EXERCISE REQUIREMENTS> Whenever a line of the material contains the string "werden", it should be copied.

DATA EXTRACT>
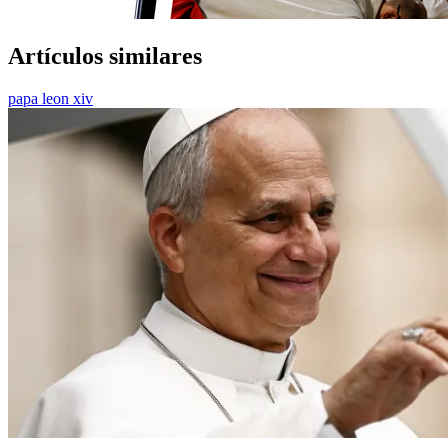
Artículos similares
papa leon xiv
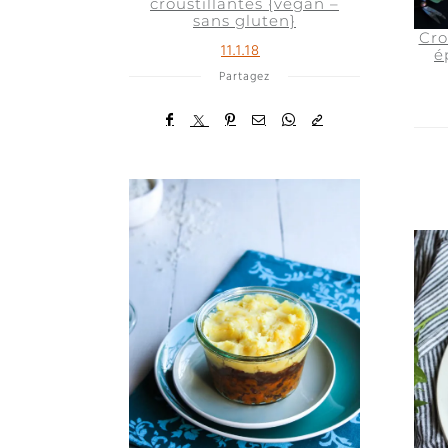
croustillantes {vegan –
sans gluten}
Cro
11.1.18
é
Partagez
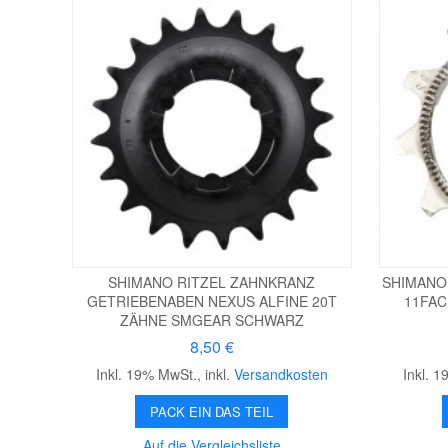
SHIMANO RITZEL ZAHNKRANZ
SHIMANO
GETRIEBENABEN NEXUS ALFINE 20T
11FAC
ZÄHNE SMGEAR SCHWARZ
8,50 €
Inkl. 19% MwSt.
,
inkl.
Versandkosten
Inkl. 
PACK EIN DAS TEIL
Auf die Vergleichsliste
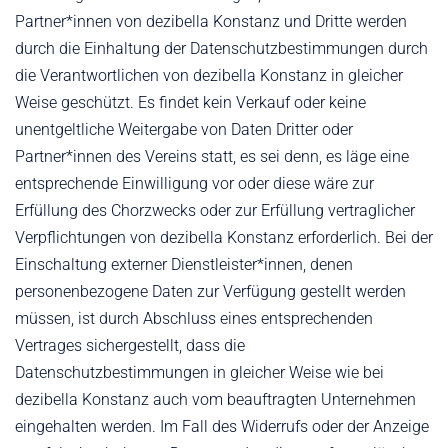
Partner*innen von dezibella Konstanz und Dritte werden
durch die Einhaltung der Datenschutzbestimmungen durch
die Verantwortlichen von dezibella Konstanz in gleicher
Weise geschützt. Es findet kein Verkauf oder keine
unentgeltliche Weitergabe von Daten Dritter oder
Partner*innen des Vereins statt, es sei denn, es läge eine
entsprechende Einwilligung vor oder diese wäre zur
Erfüllung des Chorzwecks oder zur Erfüllung vertraglicher
Verpflichtungen von dezibella Konstanz erforderlich. Bei der
Einschaltung externer Dienstleister*innen, denen
personenbezogene Daten zur Verfügung gestellt werden
müssen, ist durch Abschluss eines entsprechenden
Vertrages sichergestellt, dass die
Datenschutzbestimmungen in gleicher Weise wie bei
dezibella Konstanz auch vom beauftragten Unternehmen
eingehalten werden. Im Fall des Widerrufs oder der Anzeige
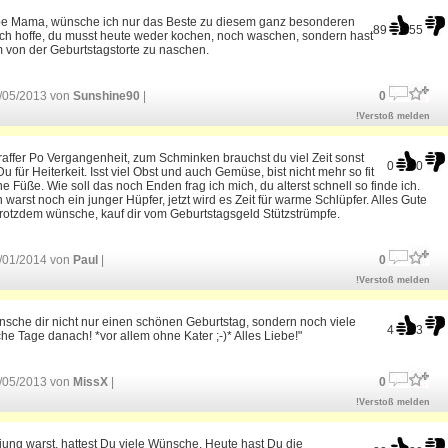
iebe Mama, wünsche ich nur das Beste zu diesem ganz besonderen
89
55
Ich hoffe, du musst heute weder kochen, noch waschen, sondern hast
m von der Geburtstagstorte zu naschen.
/05/2013 von
Sunshine90
|
0
!Verstoß melden
raffer Po Vergangenheit, zum Schminken brauchst du viel Zeit sonst
0
0
Du für Heiterkeit. Isst viel Obst und auch Gemüse, bist nicht mehr so fit
ne Füße. Wie soll das noch Enden frag ich mich, du alterst schnell so finde ich.
 warst noch ein junger Hüpfer, jetzt wird es Zeit für warme Schlüpfer. Alles Gute
 trotzdem wünsche, kauf dir vom Geburtstagsgeld Stützstrümpfe.
/01/2014 von
Paul
|
0
!Verstoß melden
nsche dir nicht nur einen schönen Geburtstag, sondern noch viele
4
3
che Tage danach! *vor allem ohne Kater ;-)* Alles Liebe!"
/05/2013 von
MissX
|
0
!Verstoß melden
jung warst, hattest Du viele Wünsche. Heute hast Du die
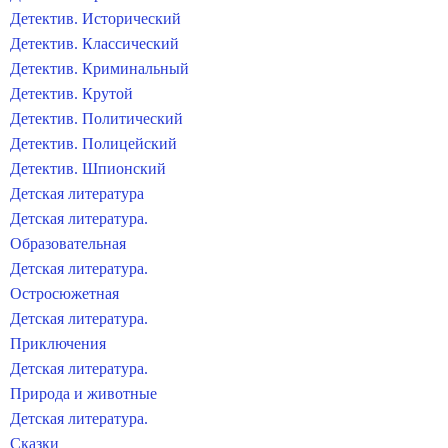
Детектив. Исторический
Детектив. Классический
Детектив. Криминальный
Детектив. Крутой
Детектив. Политический
Детектив. Полицейский
Детектив. Шпионский
Детская литература
Детская литература.
Образовательная
Детская литература.
Остросюжетная
Детская литература.
Приключения
Детская литература.
Природа и животные
Детская литература.
Сказки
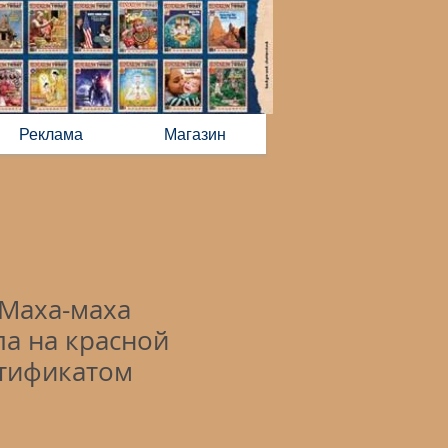
Реклама
Магазин
Маха-маха
ла на красной
ртификатом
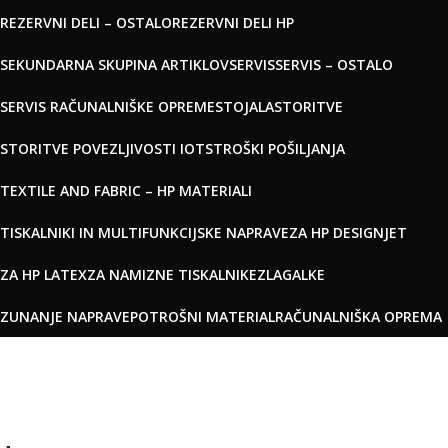
REZERVNI DELI – OSTALO
REZERVNI DELI HP
SEKUNDARNA SKUPINA ARTIKLOV
SERVIS
SERVIS – OSTALO
SERVIS RAČUNALNIŠKE OPREME
STOJALA
STORITVE
STORITVE POVEZLJIVOSTI IOT
STROŠKI POŠILJANJA
TEXTILE AND FABRIC – HP MATERIALI
TISKALNIKI IN MULTIFUNKCIJSKE NAPRAVE
ZA HP DESIGNJET
ZA HP LATEX
ZA NAMIZNE TISKALNIKE
ZLAGALKE
ZUNANJE NAPRAVE
POTROŠNI MATERIAL
RAČUNALNIŠKA OPREMA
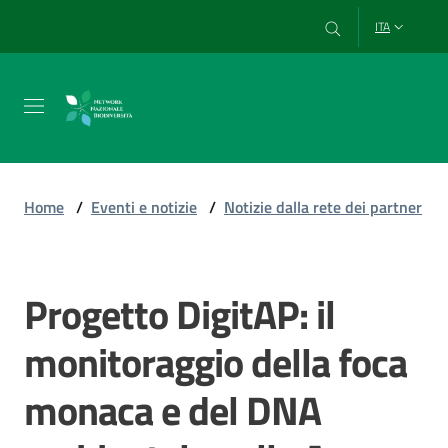
Vai al contenuto
Vai alla navigazione
Vai al footer
ITA
Chi
siamo
Home
/
Eventi e notizie
/
Notizie dalla rete dei partner
Esplora
e
Progetto DigitAP: il
Salta al contenuto
usa
i
monitoraggio della foca
dati
monaca e del DNA
Strumenti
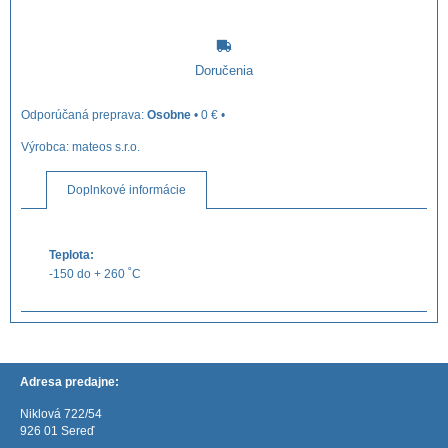
Doručenia
Osobne
•
0 €
•
Výrobca:
mateos s.r.o.
Doplnkové informácie
Teplota:
-150 do + 260 ˚C
Adresa predajne:
Niklová 722/54
926 01 Sereď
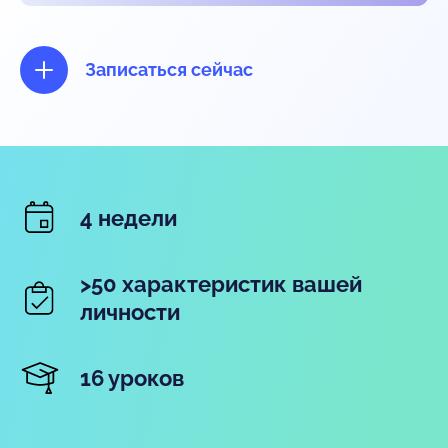
Записаться сейчас
4 недели
>50 характеристик вашей
личности
16 уроков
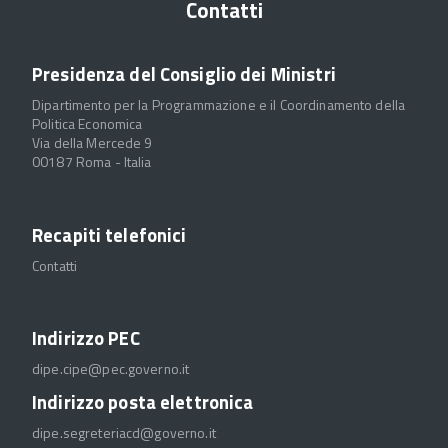
Contatti
Presidenza del Consiglio dei Ministri
Dipartimento per la Programmazione e il Coordinamento della
Politica Economica
Via della Mercede 9
00187 Roma - Italia
Recapiti telefonici
Contatti
Indirizzo PEC
dipe.cipe@pec.governo.it
Indirizzo posta elettronica
dipe.segreteriacd@governo.it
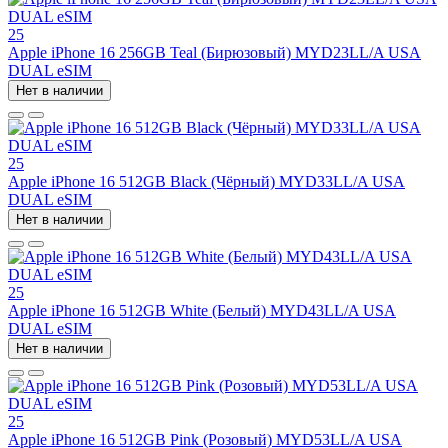
25
Apple iPhone 16 256GB Teal (Бирюзовый) MYD23LL/A USA
DUAL eSIM
Нет в наличии
25
Apple iPhone 16 512GB Black (Чёрный) MYD33LL/A USA
DUAL eSIM
Нет в наличии
25
Apple iPhone 16 512GB White (Белый) MYD43LL/A USA
DUAL eSIM
Нет в наличии
25
Apple iPhone 16 512GB Pink (Розовый) MYD53LL/A USA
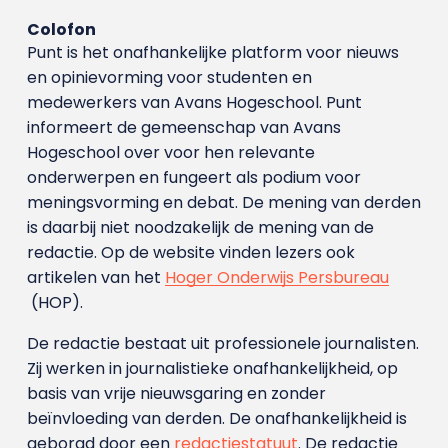
Colofon
Punt is het onafhankelijke platform voor nieuws
en opinievorming voor studenten en
medewerkers van Avans Hoge­school. Punt
informeert de gemeenschap van Avans
Hogeschool over voor hen relevante
onderwerpen en fungeert als podium voor
meningsvorming en debat. De mening van derden
is daarbij niet noodzakelijk de mening van de
redactie. Op de website vinden lezers ook
artikelen van het
Hoger Onderwijs Persbureau
(HOP).
De redactie bestaat uit professionele journalisten.
Zij werken in journalistieke onafhankelijkheid, op
basis van vrije nieuwsgaring en zonder
beïnvloeding van derden. De onafhankelijkheid is
geborgd door een
redactiestatuut
. De redactie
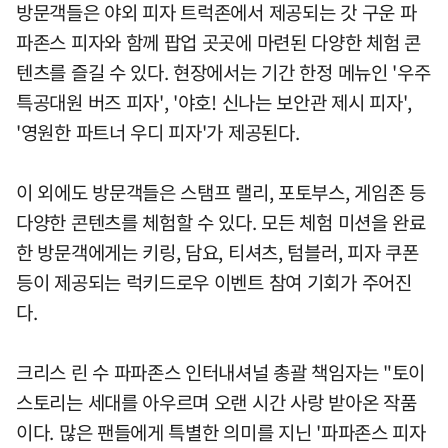
방문객들은 야외 피자 트럭존에서 제공되는 갓 구운 파
파존스 피자와 함께 팝업 곳곳에 마련된 다양한 체험 콘
텐츠를 즐길 수 있다. 현장에서는 기간 한정 메뉴인 '우주
특공대원 버즈 피자', '야호! 신나는 보안관 제시 피자',
'영원한 파트너 우디 피자'가 제공된다.
이 외에도 방문객들은 스탬프 랠리, 포토부스, 게임존 등
다양한 콘텐츠를 체험할 수 있다. 모든 체험 미션을 완료
한 방문객에게는 키링, 담요, 티셔츠, 텀블러, 피자 쿠폰
등이 제공되는 럭키드로우 이벤트 참여 기회가 주어진
다.
크리스 린 수 파파존스 인터내셔널 총괄 책임자는 "토이
스토리는 세대를 아우르며 오랜 시간 사랑 받아온 작품
이다. 많은 팬들에게 특별한 의미를 지닌 '파파존스 피자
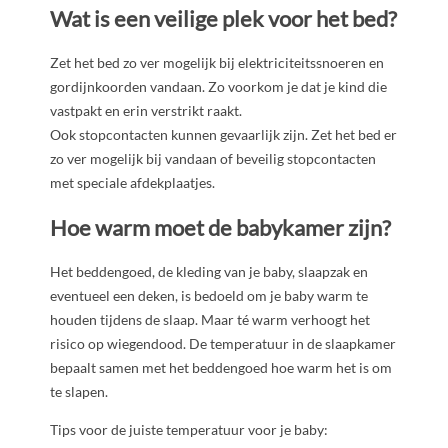
Wat is een veilige plek voor het bed?
Zet het bed zo ver mogelijk bij elektriciteitssnoeren en
gordijnkoorden vandaan. Zo voorkom je dat je kind die
vastpakt en erin verstrikt raakt.
Ook stopcontacten kunnen gevaarlijk zijn. Zet het bed er
zo ver mogelijk bij vandaan of beveilig stopcontacten
met speciale afdekplaatjes.
Hoe warm moet de babykamer zijn?
Het beddengoed, de kleding van je baby, slaapzak en
eventueel een deken, is bedoeld om je baby warm te
houden tijdens de slaap. Maar té warm verhoogt het
risico op wiegendood. De temperatuur in de slaapkamer
bepaalt samen met het beddengoed hoe warm het is om
te slapen.
Tips voor de juiste temperatuur voor je baby:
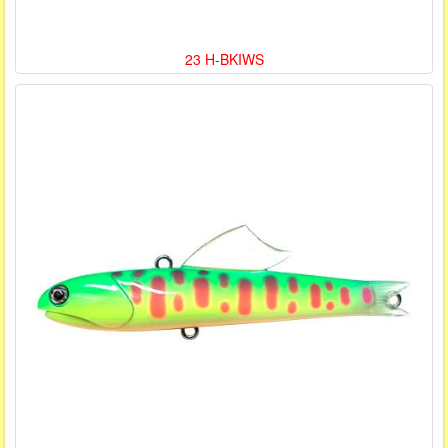
23 H-BKIWS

WRITTEN RESPONSE>
Partner*innen von dezibella Konstanz und Dritte werden
personenbezogene Daten zur Verfügung gestellt werden
eingehalten werden. Im Fall des Widerrufs oder der Anzeige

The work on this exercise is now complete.